(Lac-Megantic, Quebec, Canada – July 14, 2013)
As the Chief Executive Officer of the Rail World short and regional railroad conglomerate faced a public relations nightmare as he attempted to soothe relations with both government and the public in regard to the derailment of a Montreal, Maine & Atlantic Railway freight train loaded with North Dakota oil headed for a New Brunswick refinery that derailed and incinerated the picturesque Quebec tourist and lake country community of Lac-Megantic, QU, early last Saturday, where the death toll is now 50, investigative journalists back in the USA were uncovering records of massive derailments on American rail properties he oversaw prior to his current corporate administration.
Rail World CEO Ed Burkhardt finally got to the site of the horrible tragedy, where part of a 73-car, five-locomotive freight train, supposedly secured for the night at the community of Nantes, QU, seven miles uphill from Lac-Megantic, somehow became uncoupled from the rest of the train and rolled downhill, where many of the cars filled with crude oil derailed and at least five exploded, plunging the community of 6,000’s entertainment district into an inferno, killing at least 50 people at the popular attraction’s peak time of activity, Wednesday, after coordinating initial recovery efforts from Rail World’s suburban Chicago headquarters.

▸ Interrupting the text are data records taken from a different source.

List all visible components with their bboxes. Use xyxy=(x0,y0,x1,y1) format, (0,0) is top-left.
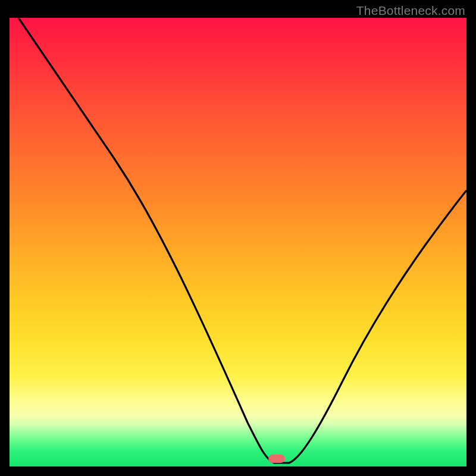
watermark-text: TheBottleneck.com xyxy=(356,4,465,18)
optimal-marker xyxy=(268,455,285,463)
bottleneck-curve xyxy=(10,18,466,466)
plot-area xyxy=(10,18,466,466)
curve-path xyxy=(18,18,466,463)
chart-frame: TheBottleneck.com xyxy=(0,0,476,476)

Authorities fear many of the victims’ bodies will never be recovered or positively identified due to the intensity of what became a funeral pyre.

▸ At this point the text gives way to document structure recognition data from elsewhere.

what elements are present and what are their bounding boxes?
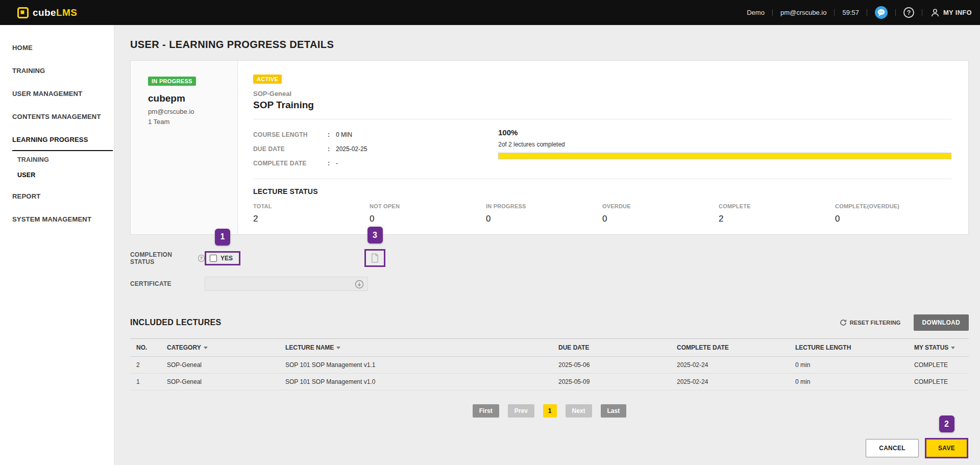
cell-lecture-name: SOP 101 SOP Management v1.1 [279, 357, 552, 374]
env-label: Demo [747, 9, 765, 16]
chat-icon[interactable] [875, 6, 888, 19]
progress-bar [498, 153, 951, 159]
certificate-download-icon[interactable] [355, 280, 364, 289]
completion-yes-checkbox[interactable]: YES [206, 253, 239, 264]
stat-label: COMPLETE(OVERDUE) [835, 203, 951, 209]
logo-text-lms: LMS [56, 7, 77, 18]
save-button[interactable]: SAVE [926, 439, 967, 457]
topbar: cubeLMS Demo pm@crscube.io 59:57 [0, 0, 980, 25]
divider [253, 119, 951, 119]
topbar-divider [772, 9, 773, 16]
cell-lecture-length: 0 min [789, 357, 908, 374]
col-complete-date: COMPLETE DATE [671, 339, 789, 357]
col-lecture-length: LECTURE LENGTH [789, 339, 908, 357]
stat-overdue: OVERDUE 0 [602, 203, 719, 224]
stat-complete-overdue: COMPLETE(OVERDUE) 0 [835, 203, 951, 224]
cell-lecture-name: SOP 101 SOP Management v1.0 [279, 374, 552, 390]
sidebar-subitem-user[interactable]: USER [17, 167, 113, 183]
sidebar-item-contents-management[interactable]: CONTENTS MANAGEMENT [12, 105, 113, 128]
annotation-badge-1: 1 [215, 229, 230, 246]
certificate-label-text: CERTIFICATE [130, 280, 172, 287]
pagination-first[interactable]: First [473, 404, 499, 418]
user-panel: IN PROGRESS cubepm pm@crscube.io 1 Team [131, 61, 238, 234]
page-title: USER - LEARNING PROGRESS DETAILS [130, 39, 969, 51]
sidebar-item-user-management[interactable]: USER MANAGEMENT [12, 82, 113, 105]
course-category: SOP-Geneal [253, 90, 951, 97]
cell-my-status: COMPLETE [908, 357, 969, 374]
reset-filtering-label: RESET FILTERING [850, 320, 901, 326]
user-status-badge: IN PROGRESS [148, 77, 196, 86]
stat-value: 2 [719, 214, 835, 224]
checkbox-icon[interactable] [210, 255, 217, 262]
cancel-button[interactable]: CANCEL [866, 439, 919, 457]
complete-date-label: COMPLETE DATE [253, 160, 328, 167]
topbar-divider [834, 9, 835, 16]
progress-percent: 100% [498, 128, 951, 137]
included-lectures-header: INCLUDED LECTURES RESET FILTERING DOWNLO… [130, 314, 969, 331]
session-timer: 59:57 [842, 9, 859, 16]
download-button[interactable]: DOWNLOAD [914, 314, 969, 331]
pagination-prev[interactable]: Prev [508, 404, 534, 418]
reset-filtering-button[interactable]: RESET FILTERING [840, 319, 901, 326]
colon [328, 145, 330, 153]
username: cubepm [148, 93, 229, 104]
colon [328, 131, 330, 138]
col-category[interactable]: CATEGORY [161, 339, 279, 357]
table-header-row: NO. CATEGORY LECTURE NAME DUE DATE COMPL… [130, 339, 969, 357]
stat-value: 0 [486, 214, 602, 224]
sort-icon [336, 347, 340, 349]
topbar-user-email: pm@crscube.io [780, 9, 827, 16]
pagination-next[interactable]: Next [566, 404, 592, 418]
annotation-badge-3: 3 [368, 227, 383, 243]
main-content: USER - LEARNING PROGRESS DETAILS IN PROG… [115, 25, 980, 465]
lectures-table: NO. CATEGORY LECTURE NAME DUE DATE COMPL… [130, 338, 969, 390]
document-icon[interactable] [371, 253, 379, 263]
cell-lecture-length: 0 min [789, 374, 908, 390]
checkbox-label: YES [220, 255, 233, 262]
colon [328, 160, 330, 167]
app-logo[interactable]: cubeLMS [17, 7, 77, 18]
divider [253, 179, 951, 179]
due-date-value: 2025-02-25 [336, 145, 367, 153]
stat-label: NOT OPEN [370, 203, 486, 209]
sidebar-subitem-training[interactable]: TRAINING [17, 152, 113, 167]
completion-status-label: COMPLETION STATUS [130, 251, 205, 265]
annotation-box-2: 2 SAVE [925, 438, 968, 458]
stat-in-progress: IN PROGRESS 0 [486, 203, 602, 224]
certificate-input[interactable] [205, 277, 368, 291]
my-info-button[interactable]: MY INFO [930, 8, 972, 18]
stat-label: TOTAL [253, 203, 370, 209]
progress-summary: 100% 2of 2 lectures completed [498, 128, 951, 170]
col-lecture-name[interactable]: LECTURE NAME [279, 339, 552, 357]
cell-due-date: 2025-05-06 [552, 357, 671, 374]
course-panel: ACTIVE SOP-Geneal SOP Training COURSE LE… [238, 61, 968, 234]
sidebar-item-report[interactable]: REPORT [12, 185, 113, 208]
info-icon[interactable] [198, 255, 205, 262]
sidebar-item-system-management[interactable]: SYSTEM MANAGEMENT [12, 208, 113, 231]
lecture-status-stats: TOTAL 2 NOT OPEN 0 IN PROGRESS 0 OVERDUE… [253, 203, 951, 224]
help-icon[interactable] [903, 7, 914, 18]
sidebar-item-home[interactable]: HOME [12, 36, 113, 59]
cube-logo-icon [17, 7, 29, 18]
topbar-divider [922, 9, 922, 16]
pagination-last[interactable]: Last [601, 404, 627, 418]
user-team: 1 Team [148, 118, 229, 126]
cell-category: SOP-Geneal [161, 357, 279, 374]
sidebar-item-learning-progress[interactable]: LEARNING PROGRESS [12, 128, 113, 151]
stat-complete: COMPLETE 2 [719, 203, 835, 224]
user-email: pm@crscube.io [148, 108, 229, 115]
topbar-divider [867, 9, 867, 16]
complete-date-row: COMPLETE DATE - [253, 156, 498, 170]
cell-my-status: COMPLETE [908, 374, 969, 390]
stat-value: 0 [602, 214, 719, 224]
my-info-label: MY INFO [943, 9, 972, 16]
stat-label: OVERDUE [602, 203, 719, 209]
pagination-page-1[interactable]: 1 [543, 404, 557, 418]
sort-icon [204, 347, 208, 349]
col-my-status[interactable]: MY STATUS [908, 339, 969, 357]
lecture-status-heading: LECTURE STATUS [253, 187, 951, 195]
sidebar-item-training[interactable]: TRAINING [12, 59, 113, 82]
completion-status-label-text: COMPLETION STATUS [130, 251, 195, 265]
annotation-badge-2: 2 [939, 415, 954, 432]
table-row: 2 SOP-Geneal SOP 101 SOP Management v1.1… [130, 357, 969, 374]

According to CNN, Burkhardt was laying blame either at the feet of his lone employee on the train, the locomotive engineer (MM&A RY trains obviously operate with but a single employee on board, doing the jobs that once required a crew of six), who said he had set 11 hand brakes to secure the train before he retired to a local hotel for the night, or with the volunteer fire department in Nantes, where, although the local fire chief confirmed that his firefighters had responded to and extinguished a fire reported before midnight Friday in one of the idling locomotives, denied that his forces had shut down the quintet of locomotives which were maintaining air brake pressure to further secure the unmanned, idling train.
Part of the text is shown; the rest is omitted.